JAKARTA, WARTAPEMILU.COM – Perkara mega korupsi PT Asuransi Jiwasraya yang merugikan negara hingga Rp 16,8 triliun melibatkan lebih dari sekadar Isa Rachmatarwata, Direktur Jenderal Anggaran Kementerian Keuangan.
Belakangan skandal ini menjerat jaringan kompleks berbagai pihak, mulai dari manajemen Jiwasraya hingga regulator yang diduga lalai dalam pengawasan.
Pihak Benny Tjokrosaputro dan Heru Hidayat dalam perkara ini berperan sebagai aktor kunci dalam mengendalikan investasi Jiwasraya melalui perusahaan manajemen investasi mereka. Keduanya diduga melakukan manipulasi pasar saham dan reksa dana, menghasilkan keuntungan pribadi yang masif dan kerugian besar bagi negara.
Tak hanya itu saja hubungan mereka dengan manajemen Jiwasraya ditandai dengan kesepakatan investasi yang merugikan perusahaan. Manajemen Jiwasraya, termasuk mantan Direktur Utama Hendrisman Rahim, mantan Direktur Keuangan Hary Prasetyo, dan mantan Kepala Divisi Investasi dan Keuangan Syahmirwan, diduga aktif menerima suap dan melakukan investasi yang merugikan perusahaan.
Mereka bekerja sama dengan Benny Tjokrosaputro dan Heru Hidayat untuk menjalankan skema korupsi ini.Joko Hartono Tirto bertindak sebagai makelar, memfasilitasi kesepakatan antara manajemen Jiwasraya dan manajer investasi yang dikendalikan oleh Benny Tjokrosaputro dan Heru Hidayat. Ia diduga menerima imbalan atas jasanya.
Otoritas Jasa Keuangan (OJK) juga terseret dalam pusaran kasus ini. Fakhri Hilmi, mantan Deputi Komisioner Pengawasan Pasar Modal II, diduga lalai dalam pengawasan transaksi Jiwasraya, meskipun dibebaskan di tingkat kasasi. Dugaan kelalaian ini memungkinkan terjadinya korupsi dalam skala besar.
Ketiga belas korporasi manajer investasi diduga terlibat dalam pengelolaan instrumen keuangan yang dikendalikan Benny Tjokrosaputro dan Heru Hidayat, turut serta dalam skema korupsi tersebut.Bursa Efek Indonesia (BEI) juga tak luput dari sorotan. Ada indikasi keterlibatan pejabat BEI, seperti Erry Firmansyah (mantan Direktur Utama), terkait manipulasi saham.
Isa Rachmatarwata, sebagai tersangka, diduga terlibat saat menjabat Kepala Biro Perasuransian Bapepam-LK (2006-2012).

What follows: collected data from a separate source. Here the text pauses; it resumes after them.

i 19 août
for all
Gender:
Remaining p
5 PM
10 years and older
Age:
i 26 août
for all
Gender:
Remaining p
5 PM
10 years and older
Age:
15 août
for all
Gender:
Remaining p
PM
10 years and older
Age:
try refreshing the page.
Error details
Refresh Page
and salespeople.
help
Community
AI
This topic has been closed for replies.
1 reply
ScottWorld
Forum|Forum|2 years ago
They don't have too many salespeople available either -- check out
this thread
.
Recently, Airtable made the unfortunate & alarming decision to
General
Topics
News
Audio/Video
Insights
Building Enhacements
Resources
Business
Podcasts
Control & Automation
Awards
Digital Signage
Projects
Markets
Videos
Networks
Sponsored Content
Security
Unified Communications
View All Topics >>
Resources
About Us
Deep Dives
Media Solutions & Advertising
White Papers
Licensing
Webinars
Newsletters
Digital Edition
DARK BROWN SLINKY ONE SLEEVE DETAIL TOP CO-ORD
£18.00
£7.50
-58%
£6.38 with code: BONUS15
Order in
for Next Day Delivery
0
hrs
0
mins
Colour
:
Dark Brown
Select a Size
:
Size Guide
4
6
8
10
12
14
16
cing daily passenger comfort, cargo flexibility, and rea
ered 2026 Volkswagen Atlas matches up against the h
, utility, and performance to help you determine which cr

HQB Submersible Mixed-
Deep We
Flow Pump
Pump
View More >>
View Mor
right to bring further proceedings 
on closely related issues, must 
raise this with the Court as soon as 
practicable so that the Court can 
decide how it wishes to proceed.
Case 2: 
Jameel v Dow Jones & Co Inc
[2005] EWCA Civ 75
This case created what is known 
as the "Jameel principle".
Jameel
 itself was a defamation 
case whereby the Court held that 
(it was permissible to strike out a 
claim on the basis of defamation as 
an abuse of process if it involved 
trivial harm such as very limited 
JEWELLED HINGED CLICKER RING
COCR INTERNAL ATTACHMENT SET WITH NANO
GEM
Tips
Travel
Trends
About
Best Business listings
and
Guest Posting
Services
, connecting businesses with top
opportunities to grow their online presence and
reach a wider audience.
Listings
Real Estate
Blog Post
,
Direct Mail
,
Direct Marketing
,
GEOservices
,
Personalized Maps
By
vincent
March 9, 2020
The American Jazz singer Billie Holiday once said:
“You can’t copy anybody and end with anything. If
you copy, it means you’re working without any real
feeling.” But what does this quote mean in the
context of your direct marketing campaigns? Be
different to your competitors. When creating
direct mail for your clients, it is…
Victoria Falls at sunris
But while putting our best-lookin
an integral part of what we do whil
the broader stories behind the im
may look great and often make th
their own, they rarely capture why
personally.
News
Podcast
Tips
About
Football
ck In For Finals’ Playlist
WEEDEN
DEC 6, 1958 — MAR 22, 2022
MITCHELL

Bukti menunjukkan keterlibatannya dalam menyetujui rencana yang mengakibatkan kerugian negara. Salah satu contohnya adalah persetujuan terhadap rencana produk JS Saving Plan dengan bunga tinggi (9-13%), jauh di atas suku bunga Bank Indonesia, yang membebani keuangan Jiwasraya tanpa diimbangi hasil investasi yang memadai. Total perolehan premi dari produk ini mencapai Rp47,8 triliun (2014-2017).
Kasus korupsi Jiwasraya menggambarkan jaringan kompleks yang melibatkan pihak internal perusahaan, aktor eksternal yang mengendalikan investasi, dan dugaan kelalaian dari pihak regulator. Kerja sama dan kesepakatan antara pihak-pihak ini menyebabkan kerugian negara yang sangat besar.
Proses hukum yang sedang berlangsung diharapkan dapat mengungkap seluruh fakta dan memberikan keadilan bagi masyarakat. Penetapan tersangka-tersangka baru, termasuk Isa Rachmatarwata, menunjukkan luasnya jaringan dan kompleksitas kasus ini, serta pentingnya pengawasan yang ketat dalam sektor keuangan.